Kota Eretria juga mengirim bantuan bagi orang Ionia dengan
alasan yang tak sepenuhnya jelas. Kemungkinan faktornya adalah alasan
perdagangan; Eretria adalah kota dagang, yang perniagaannya terancam oleh
dominasi Persia di Aigeia. Herodotos berpendapat bahwa Eretria mendukung
pemberontakan sebagai balasan karena dulu orang Miletos pernah membantu Eretria
dalam perang melawan Khalkis.
Athena dan Eretria mengirim satuan militer yang terdiri atas
25 trireme ke Asia Kecil untuk membantu pemberontakan. Ketika berada di sana,
pasukan Yunani mengejutkan dan mengalahkan pasukan Artaphernes, sebelum
kemudian bergerak menuju Sardis dan membumihanguskan kota itu. Akan tetapi,
setelah itu pasukan Yunani dikejar-kejar hingga ke pantai oleh pasukan berkuda
Persia dan kehilangan banyak tentara dalam prosesnya.
Meskipun serbuan mereka
bisa dibilang berakhir sia-sia, Eretria dan Athena telah memicu kebencian kekal
Darius, sehingga raja Persia itu bersumpah untuk menghukum kedua kota itu.
Kemenangan angkatan laut Persia dalam Pertempuran Lade pada tahun 494 SM
mengakhiri Pemberontakan Ionia, dan pada tahun 493 SM, tempat pertahanan
pemberontak terakhir telah ditaklukkan oleh armada Persia. Pemberontakan itu
digunakan oleh Dairus sebagai alasan untuk memperluas kekaisarannya ke
pulau-pulau di Aigeia timur dan Propontis, yang sebelumnya bukan bagian dari
wilayah kekuasaan Persia. Berakhirnya Pemberontakan Ionia memungkinan Persia
untuk mulai merencanakan pergerakan mereka selanjutnya, yaitu memusnahkan
ancaman dari Yunani terhadap Kekaisaran Persia, dan menghukum Athena serta
Eretria.
Kampanye pertama
Pada musim semi tahun 492 SM sebuah pasukan ekspedisi, yang
dipimpin oleh menantu Darius, Mardonios, dikirim ke Yunani, terdiri atas armada
laut dan pasukan darat. Meskipun tujuan utamanya adalah menghukum Athen adan
Eretria, ekspedisi itu juga dilancarkan untuk menaklukkan sebanyak mungkin kota
Yunani. Berangkat dari Kilikia, Mardonios mengirim pasukan darat untuk berjalan
ke Hellespontos, sedangkan dia sendiri memimpin armada laut.
Dia berlayar
mengelilingi pesisir Asia Kecil ke Ionia, di sana dia tinggal sebentar untuk
menghapus jabatan tiran yang berkuasa di kota-kota Ionia. Mardonios
menggantikan sistem tirani dengan sistem demokrasi, meskipun demokrasi juga
merupakan salah satu faktor dalam Pemberontakan Ionia.

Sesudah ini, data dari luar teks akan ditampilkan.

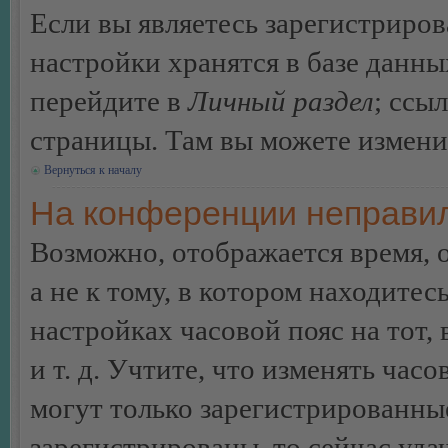
Если вы являетесь зарегистриро
настройки хранятся в базе данн
перейдите в
Личный раздел
; ссы
страницы. Там вы можете изменит
Вернуться к началу
На конференции неправил
Возможно, отображается время, 
а не к тому, в котором находитес
настройках часовой пояс на тот,
и т. д. Учтите, что изменять час
могут только зарегистрированные
зарегистрированы, то сейчас уда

Dari sana armada Persia meneruskan perjalanan ke
Hellespontos, dan setelah semua sudah siap, kapal-kapal Persia menyeberangkan
pasukan darat ke Eropa. Pasukan kemudian berarak melaluiThrakia, menaklukkan
kembali daerah tersebut, karena sebelumnya pernah dikuasai oleh Persia pada
tahun 512 SM, pada masa kampanye Darius melawan bangsa Skythia. Setelah
mencapai Makedonia, Persia memaksa Makedonia menjadi kerajaan klien (negara
bawahan) Persia. Sebelumnya Makedonia sudah menjadi sekutu Persia namun tetap
merdeka.
Sementara itu, armada Persia berlayar menyeberangi Thassos,
dan membuat orang Thasos tunduk pada Persia. Armada Persia lalu berlayar di
sepanjang pesisir hingga sejauh Akanthos di Khalkidike, sebelum kemudian
berupaya untuk memutari Gunung Athos. Akan tetapi, kapal-kapal Persia terjebak
badai besar, yang membuat mereka terdampar di pesisir Athos. Akibat dari badai
itu adalah rusaknya 300 kapal dengan tewas dan hilangnya 200.000 tentara
(menurut Herodotos).
Di tempat lain, ketika pasukan darat Persia sedang berkemah
di Makedonia, suku Bryges, satu suku Thrakia lokal, melakukan serangan malam
terhadap perkemahan Persia, membunuh banyak tentara Persia dan melukai
Mardonios.Meskipun terluka, Mardonios berhasil memimpin pasukannya mengalahkan
dan menguasai suku Bryges.
Dengan insiden yang menimpa armada laut dan pasukan
daratnya, Mardonios akhirnya memimpin pasukan darat Persia kembali ke
Hellespontos, sedangkan sisa-sisa kapal Persia juga mundur ke Asia.Meskipun
tujuan utama kampanye ini tidak tercapai, namun Persia berhail memperluas
wilayahnya dan mengamankan daerah perbatasan dengan Yunani. Ini membuat bangsa
Yunani menyadari bahwa Darius memiliki tujuan tertentu terhadap mereka.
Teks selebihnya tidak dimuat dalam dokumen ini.